Srªs e Srs. Senadores, trago, infelizmente, uma notícia triste e que, com certeza, deve revoltar a todos. Sei que V. Ex.ªs são testemunhas de que, há alguns dias, venho tratando de uma problemática que envolve a implementação de investimentos de carcinicultura nos mangues do nordeste.
No Rio Grande do Norte, infelizmente, em função da ação do Ibama, numa megaoperação ao combate à carcinicultura ilegal, que não está observando a legislação ambiental, no dia 30 de novembro, houve o assassinato do Sr. João Dantas de Brito, de 55 anos, casado, pai de quatro filhos. O assassinato se deu na residência desse fiscal do Ibama, dentro da Flona de Nísia Floresta, no Rio Grande do Norte, junto ao escritório regional do Ibama. Quatro homens encapuzados chegaram à portaria da Flona em um veículo Hilux luxo, renderam o porteiro, invadiram a casa do fiscal e o mataram com vários tiros, diante de sua esposa.

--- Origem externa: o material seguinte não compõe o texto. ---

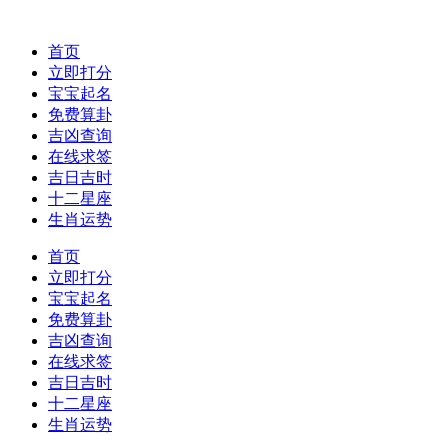
首页
立即打分
宝宝起名
免费算卦
吉凶查询
在线求签
吉日吉时
十二星座
生肖运势
首页
立即打分
宝宝起名
免费算卦
吉凶查询
在线求签
吉日吉时
十二星座
生肖运势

Desejo fazer este registro, Sr. Presidente, com tristeza e, ao mesmo tempo, com indignação, pois várias entidades ambientalistas do Nordeste, particularmente do Rio Grande do Norte, vêm denunciando a prática ilegal da carcinicultura, do abuso que as pessoas cometem em relação a nossos manguezais.

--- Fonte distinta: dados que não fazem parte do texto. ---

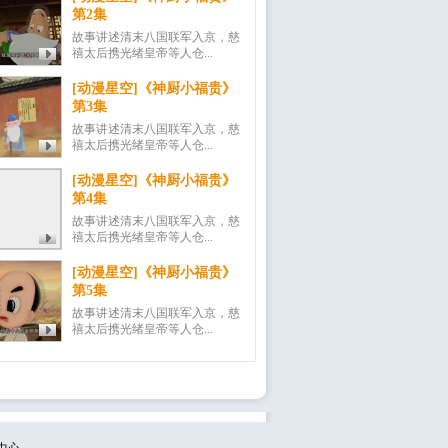
第2集
故事讲述清末八国联军入京，慈
禧太后携光绪皇帝等人仓...
[动漫星空]《神厨小福贵》
第3集
故事讲述清末八国联军入京，慈
禧太后携光绪皇帝等人仓...
[动漫星空]《神厨小福贵》
第4集
故事讲述清末八国联军入京，慈
禧太后携光绪皇帝等人仓...
[动漫星空]《神厨小福贵》
第5集
故事讲述清末八国联军入京，慈
禧太后携光绪皇帝等人仓...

Levei a denúncia ao Dr. Hamilton Casara, que a acolheu e enviou uma equipe de 14 funcionários do Ibama, a fim de realizar uma megaoperação de proteção dos manguezais, no Rio Grande do Norte. E como resultado de uma série de multas e ações levadas a cabo contra aqueles que estavam com licenciamentos completamente irregulares, fora dos padrões do que a legislação ambiental do País exige, pessoas foram multadas e tiveram seus empreendimentos suspensos em alguns casos.
A argumentação da Polícia Civil - não da Polícia Federal, que tem uma outra versão - é de que foi latrocínio. Mas essa versão não condiz com os fatos, até porque, segundo levantamento feito, os assassinos levaram exatamente três revólveres, munições para armas calibres 22, 32 e 38, uma carabina, a quantia de R$230,00 e uma máquina fotográfica.
Ora, pessoas encapuzadas, dentro de um carro Hilux de luxo, ostentando um padrão de vida elevado, entraram em um espaço público, renderam o vigia, arrombaram a porta da casa de uma família e cometeram um crime bárbaro como esse para levar a quantia de R$230,00 e armas que, com certeza, não terão nenhuma utilidade, eu diria, Sr. Presidente. Na verdade, o que temos aqui é um ato criminoso, premeditado, uma ação de vingança, de revanche por parte daqueles que tiveram seus interesses contrariados. Já vi esse filme várias vezes na Amazônia, com o assassinato de Chico Mendes, de Irvair Higino, de Calado, do companheiro Wilson Pinheiro e de tantas pessoas que, da minha adolescência à minha fase adulta, vi serem assassinadas pelo argumento de que se tratava de algum problema pessoal. Mas, na verdade, o que acontecia era que os fazendeiros da época tinham seus interesses contrariados em função dos investimentos predatórios que queriam realizar. Então, precisavam expulsar os seringueiros de seus lugares de trabalho e, como havia resistência, os fazendeiros revidavam assassinando as lideranças. Neste caso, não se tratava de uma liderança popular de um movimento ambientalista ou de pescadores artesanais. Tratava-se de uma pessoa que estava cumprindo com sua obrigação como funcionário público federal de uma instituição que tem a obrigação de preservar o nosso patrimônio natural, as nossas riquezas naturais e, nesse caso, os nossos manguezais.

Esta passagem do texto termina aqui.